El hombre cruza sin problemas. Los peatones, que esperaban a que el semáforo tornara en verde, se apartan hipnotizados ante el paso del extraño, casi reverenciándole o, quizá, algo asustados por su hazaña. Nuestro distraído caminante ya no lo está tanto. Su mirada ha contemplado anonadada la escena y ya no consigue apartarla de aquel hombre. Le quedan unos metros para alcanzar el paso y entre el paso y él el extraño. Se fija en su curioso aspecto. El hombre viste un elegante traje azul marino oscuro. No es muy alto y lleva una camisa blanca algo desabrochada y sin corbata. Su rostro suda abundantemente y el pelo se encuentra algo enmarañado. La piel es de un color oscuro y se funde con una abundante barba negra.

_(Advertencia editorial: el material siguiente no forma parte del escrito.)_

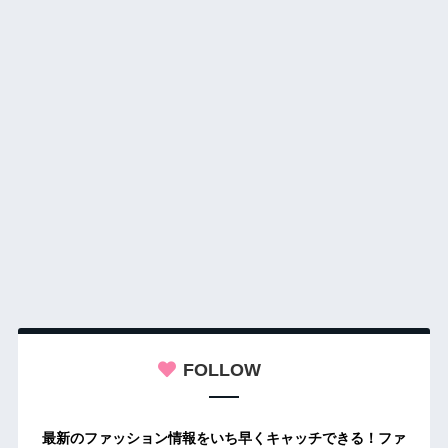
FOLLOW
最新のファッション情報をいち早くキャッチできる！ファ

Y sigue caminado con la misma firmeza con que cruzó la carretera, con aparente indiferencia a todo lo que le rodea. No sólo acompaña con sus brazos el ritmo mecánico de su paso sino que emite a su vez, acompasado, un sonoro gruñido. Al menos eso le parece a nuestro caminante conforme se acerca a él, incapaz de descifrar entre esos sonidos alguna palabra inteligible.

De pronto, el extraño hombre trajeado y sudoroso, detiene su caminar. Se agacha y recoge del suelo un pedrusco de considerables dimensiones. Al menos lo es para nuestro caminante que, inmediatamente, siente un intenso frío de miedo recorrer su cuerpo. ¡¿Por qué ha cogido esa piedra?! En ese instante una única idea recorre su cabeza. Aquella piedra, aquel enorme pedrusco, tiene un destinatario y es él. Ese hombre está fuera de sus casillas y planea atacarle con ella. Se la va a lanzar a su cabeza y una enorme brecha abrirá una vía a la sangre hasta hacerle perder la conciencia. ¡Está loco!

El extraño hombre reanuda su camino y al llegar a la altura de nuestro caminante ignora su presencia. Él suspira aliviado. Ha podido verle con claridad. De verdad su piel es oscura y la barba abundante y negra. Pero lo que no ha conseguido descifrar es el significado de sus gruñidos, o al menos se lo siguen pareciendo. De pronto su cabeza une el rompecabezas y elabora un retrato robot de su frustrado agresor. Todo encaja. La piel, la barba, los gruñidos... ¡los gruñidos no eran tal, eran árabe! Su memoria dibuja las imágenes del once de septiembre en Nueva York, del once de marzo en Madrid, Londres, Bali... ¡De la que se ha librado! Quizá era un terrorista de Al Qaeda. Un nuevo escalofrío vuelve a recorrer su cuerpo para hacerle consciente del miedo que, una vez se había tornado pánico, le había dejado paralizado. Todavía escucha los gruñidos, ya árabe, del extraño hombre alejándose. Se gira y observa al terrorista cada vez más lejos mientras él sigue caminando hacia su destino tras el paso de cebra, tras la carretera que nunca llegará a cruzar por su propio pie, muerto al ser atropellado por un coche al que no vio mientras seguía mirando alejarse al extraño hombre.